Start of MATERIAL FOR THIS TASK

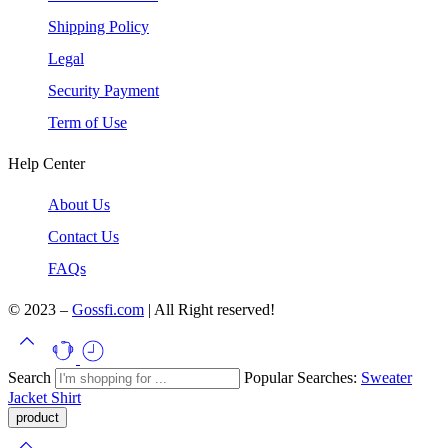
Shipping Policy
Legal
Security Payment
Term of Use
Help Center
About Us
Contact Us
FAQs
© 2023 –
Gossfi.com
| All Right reserved!
Search
Popular Searches:
Sweater
Jacket
Shirt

End of MATERIAL FOR THIS TASK

### TASK DETAILS
Your answer must be the line containing "Term of Use" and every line after it through the end of the records above, reproduced exactly and alone.

### WRITTEN SOLUTION
Term of Use
Help Center
About Us
Contact Us
FAQs
© 2023 –
Gossfi.com
| All Right reserved!
Search
Popular Searches:
Sweater
Jacket
Shirt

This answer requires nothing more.